Ukraine's most urgent need is for multiple launch rocket systems (MLRS) to counter Russian superiority in heavy weaponry, Foreign Minister Dmytro Kuleba said.
The military situation in the eastern regions is "as dire as people say — even worse than people say," Kuleba said Thursday in Twitter live Q and A from Poland.
The only response that would work, he said, was with "more heavy weapons. Without these, we won't be able to push them back."
He called Washington's decision on this "crucial."
CNN has learned that the Biden administration is preparing to step up the kind of weaponry it is offering Ukraine by sending advanced, long-range rocket systems as they become the top request from Ukrainian officials, according to multiple officials.
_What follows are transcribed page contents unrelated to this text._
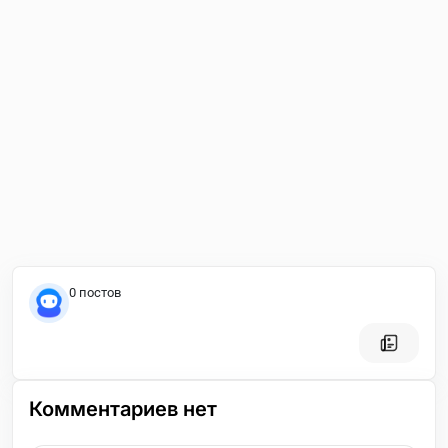
0 постов
Комментариев нет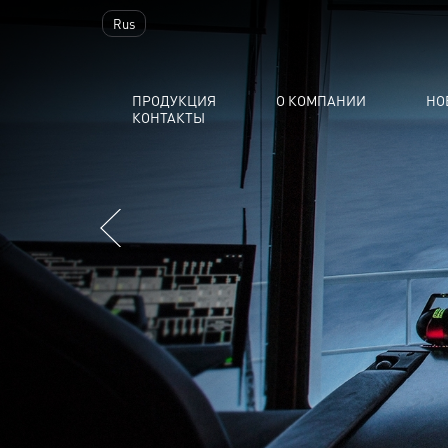
Rus
ПРОДУКЦИЯ
О КОМПАНИИ
НО
КОНТАКТЫ
Previous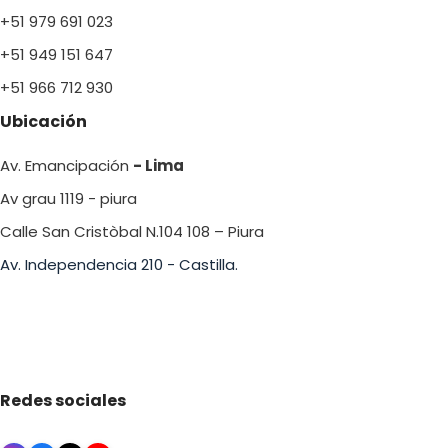
+51 979 691 023
+51 949 151 647
+51 966 712 930
Ubicación
Av. Emancipación
- Lima
Av grau 1119 - piura
Calle San Cristòbal N.104 108 – Piura
Av. Independencia 210 - Castilla.
Redes sociales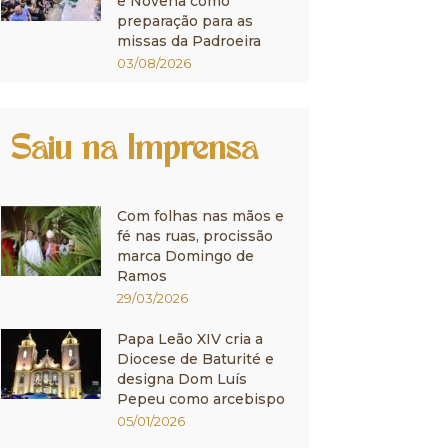
e Novena como
preparação para as
missas da Padroeira
03/08/2026
Saiu na Imprensa
Com folhas nas mãos e
fé nas ruas, procissão
marca Domingo de
Ramos
29/03/2026
Papa Leão XIV cria a
Diocese de Baturité e
designa Dom Luís
Pepeu como arcebispo
05/01/2026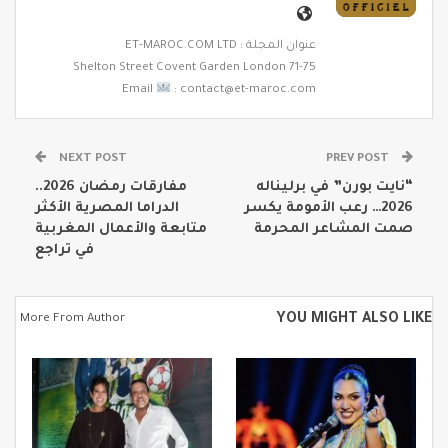
عنوان المجلة : ET-MAROC.COM LTD
71-75 Shelton Street Covent Garden London
Email
: contact@et-maroc.com
NEXT POST
PREV POST
“نايت بورن” في برليناله
مفارقات رمضان 2026..
2026… رعب الأمومة يكسر
الدراما المصرية الأكثر
صمت المشاعر المحرمة
متابعة والأعمال المغربية
في تراجع
YOU MIGHT ALSO LIKE
More From Author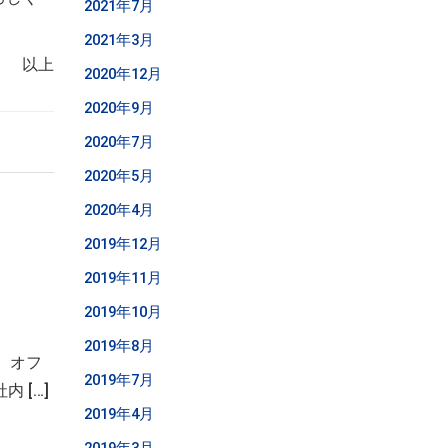
2021年7月
2021年3月
以上
2020年12月
2020年9月
2020年7月
2020年5月
2020年4月
2019年12月
2019年11月
2019年10月
2019年8月
、オフ
2019年7月
 […]
2019年4月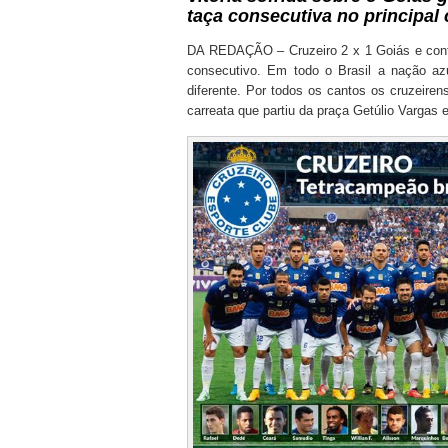
taça consecutiva no principal
DA REDAÇÃO – Cruzeiro 2 x 1 Goiás e confir
consecutivo. Em todo o Brasil a nação az
diferente. Por todos os cantos os cruzeire
carreata que partiu da praça Getúlio Vargas e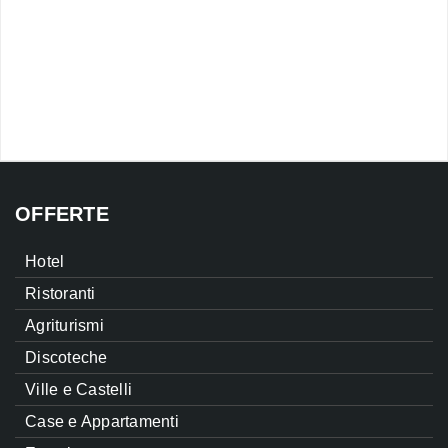
OFFERTE
Hotel
Ristoranti
Agriturismi
Discoteche
Ville e Castelli
Case e Appartamenti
The administration is leaning toward sending the systems as part of a larger package of military and security assistance to Ukraine, which could be announced as soon as next week.
In addition to the foreign minister, other senior Ukrainian officials, including President Volodymyr Zelensky, have pleaded in recent weeks for the US and its allies to provide the MLRS. The US-made weapon systems can fire a barrage of rockets hundreds of kilometers — much farther than any of the systems Ukraine already has — which the Ukrainians argue could be a gamechanger in their war against Russia.
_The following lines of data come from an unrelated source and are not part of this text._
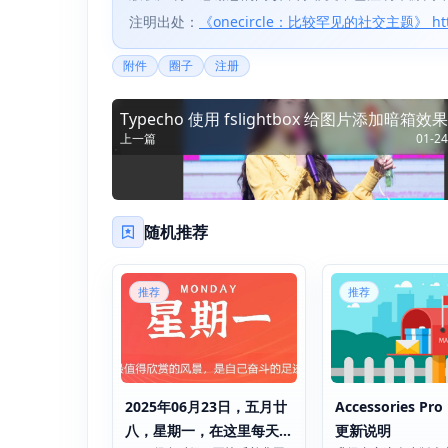
注明出处：
《onecircle：比较罕见的社交主题》 https://x
附件
圈子
注册
Typecho 使用 fslightbox 给图片添加暗箱效果
上一篇
01-24
随机推荐
推荐
推荐
2025年06月23日，五月廿
Accessories Pro 
八，星期一，在这里每天
更新说明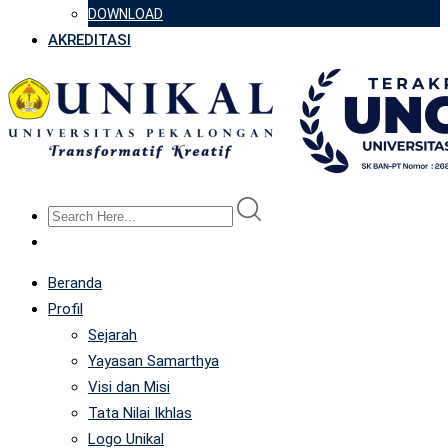
DOWNLOAD
AKREDITASI
Beranda
Profil
Sejarah
Yayasan Samarthya
Visi dan Misi
Tata Nilai Ikhlas
Logo Unikal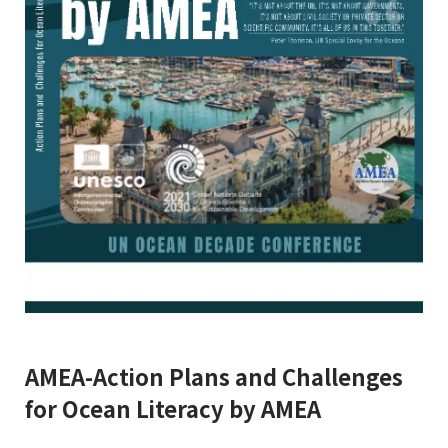
AMEA-Action Plans and Challenges
for Ocean Literacy by AMEA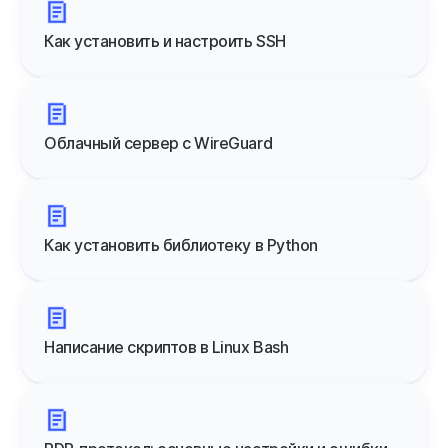
Как установить и настроить SSH
Облачный сервер с WireGuard
Как установить библиотеку в Python
Написание скриптов в Linux Bash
Another system Ukraine has asked for is the High Mobility Artillery Rocket System, known as HIMARS, a lighter wheeled system capable of firing many of the same types of ammunition as MLRS.
Russia has in recent weeks pummeled Ukraine in the east, where Ukraine is outmanned and outgunned, Ukrainian officials have said.
The Biden administration wavered for weeks, however, on whether to send the systems, amid concerns raised within the National Security Council that Ukraine could use the systems to carry out offensive attacks inside Russia, officials said.
The issue was at the top of the agenda at last week's two meetings at the White House where deputy Cabinet members convened to discuss national security policy, officials said. At the heart of the matter was the same concern the administration has grappled with since the start of the war — whether sending increasingly heavy weaponry to Ukraine will be viewed by Russia as a provocation that could trigger some kind of retaliation against the US.
Ukraine is already believed to have carried out numerous cross-border strikes inside Russia, which Ukrainian officials neither confirm nor deny. Russian officials have said publicly that any threat to their homeland would constitute a major escalation and have said that western countries are making themselves a legitimate target in the war by continuing to arm the Ukrainians.
Another major concern inside the Biden administration had been whether the US could afford to give away so many high-end weapons drawn from the military's stockpiles, the sources said.